Nick nodded, but decided against saying anything.
“If the Aero wasn’t completely destroyed, it might have valuable intel. We need a squad to go out and retrieve what they can, and we’ve got no idea what that squad may come up against in the process. You think the 4-7 can handle it?”
“We’re solid, sir.”
“Good. Captain Neal will sort you out with transport. You leave in twenty minutes. Get your men ready.”
“Roger that, sir.”
Harrison turned back to face the large screen at the end of the room.
“You’re dismissed, gentlemen,” Harrison said over his shoulder. The guard led the two of them back down the long hallway and into the elevator.
When Nick returned to the apartment, Christopher had everyone in full uniform, ready to go.
“So, boss. We got a job?” Christopher asked.
“And then some,” Nick confirmed. “Transport is meeting us out front in ninety seconds. Let’s shake a leg, folks.”
The Echoes filed out of the room, Kenneth and Nick taking up the rear.
“How ya doin’, big man?” Nick smirked at the huge convict.
Kenneth said nothing, nor did he even look at Nick. He just followed the others out to the waiting Cougar HE six-by-six idling outside. It was the first time he’d had seen one close-up, and he was actually kind of impressed by the size—it looked like a small tractor-trailer with an enclosed, long body and an M240B machine-gun turret on the top.

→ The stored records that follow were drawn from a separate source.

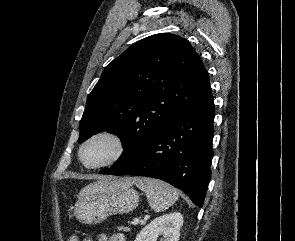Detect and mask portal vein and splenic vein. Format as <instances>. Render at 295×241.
<instances>
[{
	"mask_svg": "<svg viewBox=\"0 0 295 241\" xmlns=\"http://www.w3.org/2000/svg\"><path fill=\"white\" fill-rule=\"evenodd\" d=\"M134 223H135V224H139L140 221H139L138 219H135V220H134Z\"/></svg>",
	"mask_w": 295,
	"mask_h": 241,
	"instance_id": "obj_1",
	"label": "portal vein and splenic vein"
}]
</instances>
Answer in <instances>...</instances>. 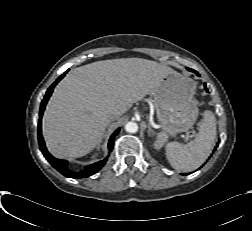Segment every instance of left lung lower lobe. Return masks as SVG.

There were sensors and cameras mounted just above the driver’s cabin—forward-looking infrared systems and night vision, Nick knew. Its six wheels were designed for chewing up off-road topography, but he guessed they’d be taking the paved roads most of the way.
“You know how to drive one of these?” Christopher asked.
“Sure. It was in the manual Gabe dropped by. All right, gentlemen. Load up. We’ll hash out a plan on the drive.”
As Christopher and Nick herded their team into the Cougar, Christopher shook his head. “I don’t love the look of this truck, I gotta tell you. One gun turret, no rockets?”
“Yeah, but it’s pretty much bomb-proof.”
“Oh. Well, that’s nice. Wait, we’re not expecting bombs, are we?”
“Tell you the truth, I’ve got no idea.”